#### What to work on
Exclude the pictures from your copy, and reproduce each entry below verbatim.

#### Data shown
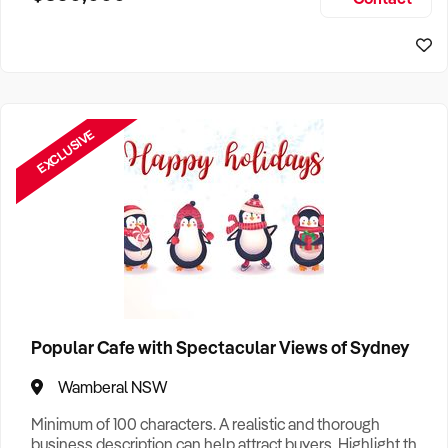
Size, if Business is Relocatable or can be Operated from
Perth Business For Sale
Home, e
Sydney Business For Sale
EXCLUSIVE
Popular Cafe with Spectacular Views of Sydney
Wamberal NSW
Minimum of 100 characters. A realistic and thorough
business description can help attract buyers. Highlight the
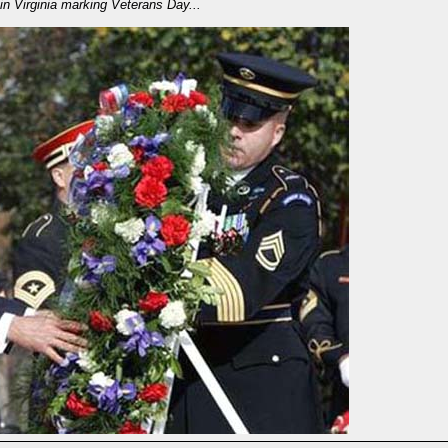
in Virginia marking Veterans Day...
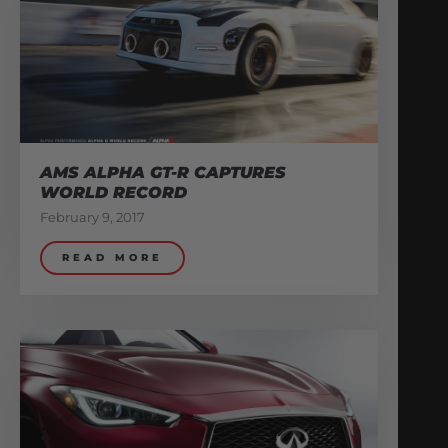
AMS ALPHA GT-R CAPTURES
WORLD RECORD
February 9, 2017
READ MORE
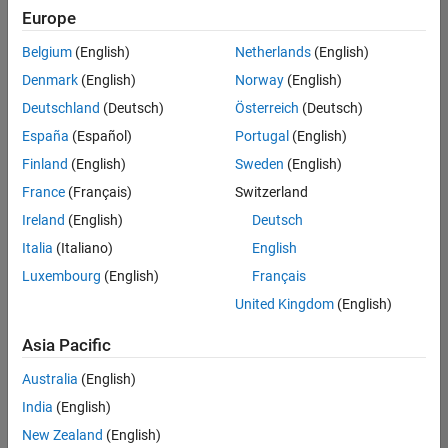
Europe
Belgium
(English)
Netherlands
(English)
Senior Program Manager
Denmark
(English)
Norway
(English)
Senior
Program
Deutschland
(Deutsch)
Österreich
(Deutsch)
Manager
UK-
España
(Español)
Portugal
(English)
Cambridge
|
Finland
(English)
Sweden
(English)
Program
Management
France
(Français)
Switzerland
| Experienced
Ireland
(English)
Deutsch
Italia
(Italiano)
English
1
of
Luxembourg
(English)
Français
1
United Kingdom
(English)
Asia Pacific
Join
Australia
(English)
Our
India
(English)
Talent
New Zealand
(English)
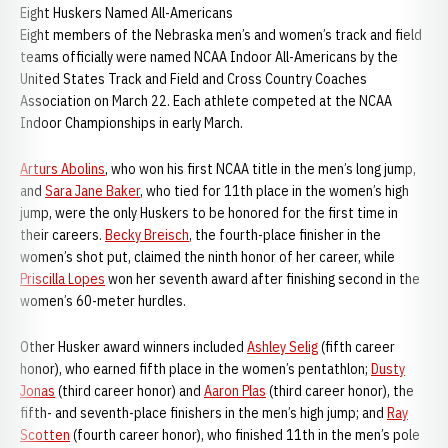
Eight Huskers Named All-Americans
Eight members of the Nebraska men’s and women’s track and field
teams officially were named NCAA Indoor All-Americans by the
United States Track and Field and Cross Country Coaches
Association on March 22. Each athlete competed at the NCAA
Indoor Championships in early March.
Arturs Abolins
, who won his first NCAA title in the men’s long jump,
and
Sara Jane Baker
, who tied for 11th place in the women’s high
jump, were the only Huskers to be honored for the first time in
their careers.
Becky Breisch
, the fourth-place finisher in the
women’s shot put, claimed the ninth honor of her career, while
Priscilla Lopes
won her seventh award after finishing second in the
women’s 60-meter hurdles.
Other Husker award winners included
Ashley Selig
(fifth career
honor), who earned fifth place in the women’s pentathlon;
Dusty
Jonas
(third career honor) and
Aaron Plas
(third career honor), the
fifth- and seventh-place finishers in the men’s high jump; and
Ray
Scotten
(fourth career honor), who finished 11th in the men’s pole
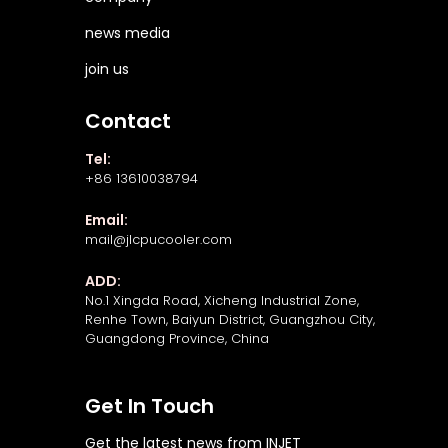
news media
join us
Contact
Tel:
+86 13610038794
Email:
mail@jlcpucooler.com
ADD:
No.1 Xingda Road, Xicheng Industrial Zone,
Renhe Town, Baiyun District, Guangzhou City,
Guangdong Province, China
Get In Touch
Get the latest news from INJET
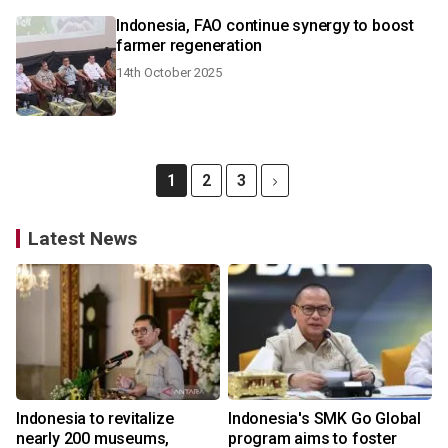
Indonesia, FAO continue synergy to boost
farmer regeneration
14th October 2025
1
2
3
Latest News
Indonesia to revitalize
Indonesia's SMK Go Global
nearly 200 museums,
program aims to foster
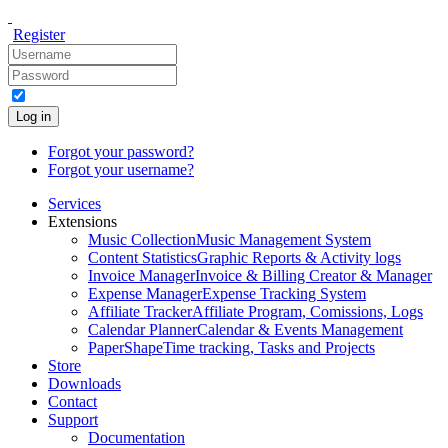
Register
Log in
Forgot your password?
Forgot your username?
Services
Extensions
Music Collection
Music Management System
Content Statistics
Graphic Reports & Activity logs
Invoice Manager
Invoice & Billing Creator & Manager
Expense Manager
Expense Tracking System
Affiliate Tracker
Affiliate Program, Comissions, Logs
Calendar Planner
Calendar & Events Management
PaperShape
Time tracking, Tasks and Projects
Store
Downloads
Contact
Support
Documentation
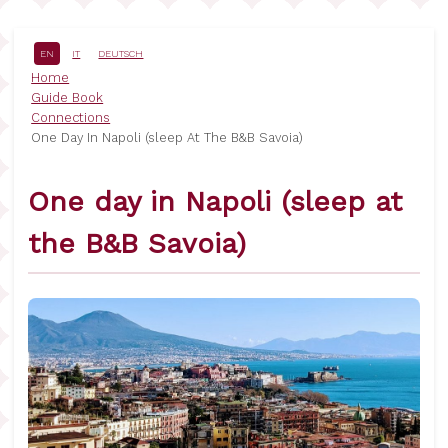
Skip
to
main
EN
IT
DEUTSCH
content
Breadcrumb
Home
Guide Book
Connections
One Day In Napoli (sleep At The B&B Savoia)
One day in Napoli (sleep at
the B&B Savoia)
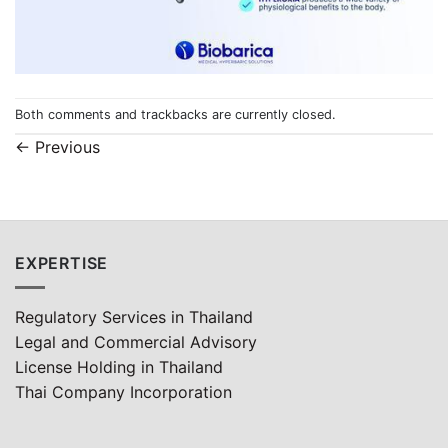
Both comments and trackbacks are currently closed.
←
Previous
EXPERTISE
Regulatory Services in Thailand
Legal and Commercial Advisory
License Holding in Thailand
Thai Company Incorporation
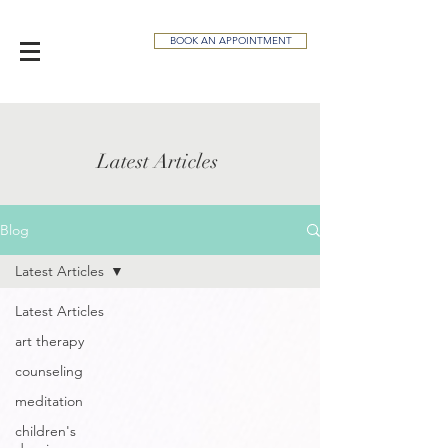
BOOK AN APPOINTMENT
Latest Articles
Blog
Latest Articles
Latest Articles
art therapy
counseling
meditation
children's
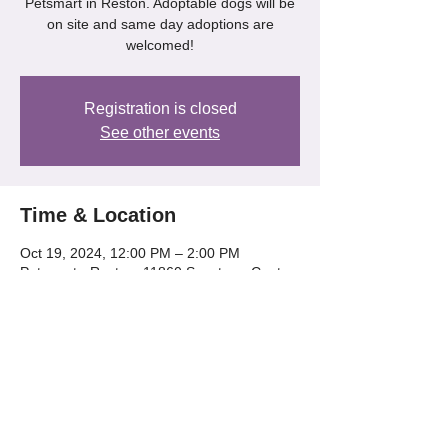
Petsmart in Reston. Adoptable dogs will be
on site and same day adoptions are
welcomed!
Registration is closed
See other events
Time & Location
Oct 19, 2024, 12:00 PM – 2:00 PM
Petsmart - Reston, 11860 Spectrum Center,
Reston, VA 20190
Share this event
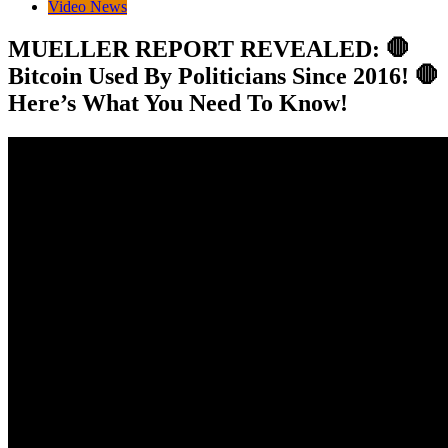
Video News
MUELLER REPORT REVEALED: 🛑
Bitcoin Used By Politicians Since 2016! 🛑
Here’s What You Need To Know!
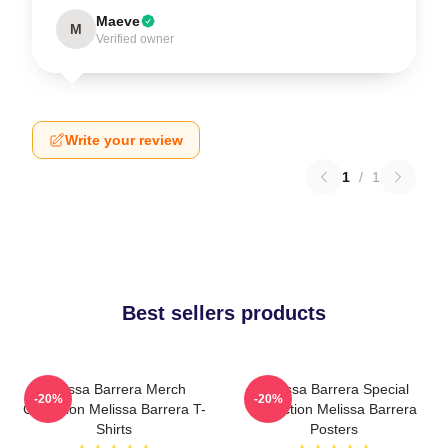
Maeve
M
Verified owner
Write your review
1
/
1
Best sellers products
Melissa Barrera Merch
Melissa Barrera Special
-20%
-20%
Collection Melissa Barrera T-
Collection Melissa Barrera
Shirts
Posters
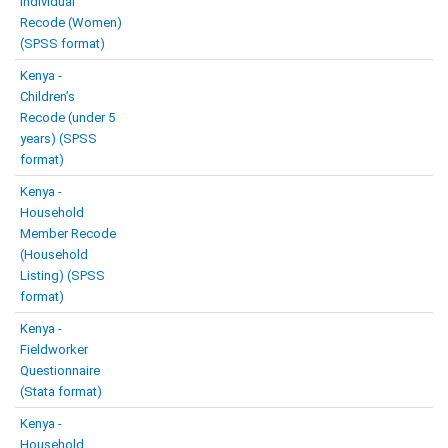
Individual
Recode (Women)
(SPSS format)
Kenya -
Children’s
Recode (under 5
years) (SPSS
format)
Kenya -
Household
Member Recode
(Household
Listing) (SPSS
format)
Kenya -
Fieldworker
Questionnaire
(Stata format)
Kenya -
Household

#### Solution to the problem
Size, if Business is Relocatable or can be Operated from
Perth Business For Sale
Home, e
Sydney Business For Sale
EXCLUSIVE
Popular Cafe with Spectacular Views of Sydney
Wamberal NSW
Minimum of 100 characters. A realistic and thorough
business description can help attract buyers. Highlight the
in Virginia marking Veterans Day...
AMS ALPHA GT-R CAPTURES
WORLD RECORD
February 9, 2017
READ MORE
Europe
Belgium
(English)
Netherlands
(English)
Senior Program Manager
Denmark
(English)
Norway
(English)
Senior
Program
Deutschland
(Deutsch)
Österreich
(Deutsch)
Manager
UK-
España
(Español)
Portugal
(English)
Cambridge
|
Finland
(English)
Sweden
(English)
Program
Management
France
(Français)
Switzerland
| Experienced
Ireland
(English)
Deutsch
Italia
(Italiano)
English
1
of
Luxembourg
(English)
Français
1
United Kingdom
(English)
Asia Pacific
Join
Australia
(English)
Our
India
(English)
Talent
New Zealand
(English)
Eight Huskers Named All-Americans
Eight members of the Nebraska men’s and women’s track and field
teams officially were named NCAA Indoor All-Americans by the
United States Track and Field and Cross Country Coaches
Association on March 22. Each athlete competed at the NCAA
Indoor Championships in early March.
Arturs Abolins
, who won his first NCAA title in the men’s long jump,
and
Sara Jane Baker
, who tied for 11th place in the women’s high
jump, were the only Huskers to be honored for the first time in
their careers.
Becky Breisch
, the fourth-place finisher in the
women’s shot put, claimed the ninth honor of her career, while
Priscilla Lopes
won her seventh award after finishing second in the
women’s 60-meter hurdles.
Other Husker award winners included
Ashley Selig
(fifth career
honor), who earned fifth place in the women’s pentathlon;
Dusty
Jonas
(third career honor) and
Aaron Plas
(third career honor), the
fifth- and seventh-place finishers in the men’s high jump; and
Ray
Scotten
(fourth career honor), who finished 11th in the men’s pole
news media
join us
Contact
Tel:
+86 13610038794
Email:
mail@jlcpucooler.com
ADD:
No.1 Xingda Road, Xicheng Industrial Zone,
Renhe Town, Baiyun District, Guangzhou City,
Guangdong Province, China
Get In Touch
Get the latest news from INJET
Indonesia, FAO continue synergy to boost
farmer regeneration
14th October 2025
1
2
3
Latest News
Indonesia to revitalize
Indonesia's SMK Go Global
nearly 200 museums,
program aims to foster
Register
Log in
Forgot your password?
Forgot your username?
Services
Extensions
Music Collection
Music Management System
Content Statistics
Graphic Reports & Activity logs
Invoice Manager
Invoice & Billing Creator & Manager
Expense Manager
Expense Tracking System
Affiliate Tracker
Affiliate Program, Comissions, Logs
Calendar Planner
Calendar & Events Management
PaperShape
Time tracking, Tasks and Projects
Store
Downloads
Contact
Support
Documentation
Skip
to
main
EN
IT
DEUTSCH
content
Breadcrumb
Home
Guide Book
Connections
One Day In Napoli (sleep At The B&B Savoia)
One day in Napoli (sleep at
the B&B Savoia)
Both comments and trackbacks are currently closed.
←
Previous
EXPERTISE
Regulatory Services in Thailand
Legal and Commercial Advisory
License Holding in Thailand
Thai Company Incorporation
BOOK AN APPOINTMENT
Latest Articles
Blog
Latest Articles
Latest Articles
art therapy
counseling
meditation
children's
Petsmart in Reston. Adoptable dogs will be
on site and same day adoptions are
welcomed!
Registration is closed
See other events
Time & Location
Oct 19, 2024, 12:00 PM – 2:00 PM
Petsmart - Reston, 11860 Spectrum Center,
Reston, VA 20190
Share this event
Video News
MUELLER REPORT REVEALED: 🛑
Bitcoin Used By Politicians Since 2016! 🛑
Here’s What You Need To Know!
Maeve
M
Verified owner
Write your review
1
/
1
Best sellers products
Melissa Barrera Merch
Melissa Barrera Special
-20%
-20%
Collection Melissa Barrera T-
Collection Melissa Barrera
Shirts
Posters
Individual
Recode (Women)
(SPSS format)
Kenya -
Children’s
Recode (under 5
years) (SPSS
format)
Kenya -
Household
Member Recode
(Household
Listing) (SPSS
format)
Kenya -
Fieldworker
Questionnaire
(Stata format)
Kenya -
Household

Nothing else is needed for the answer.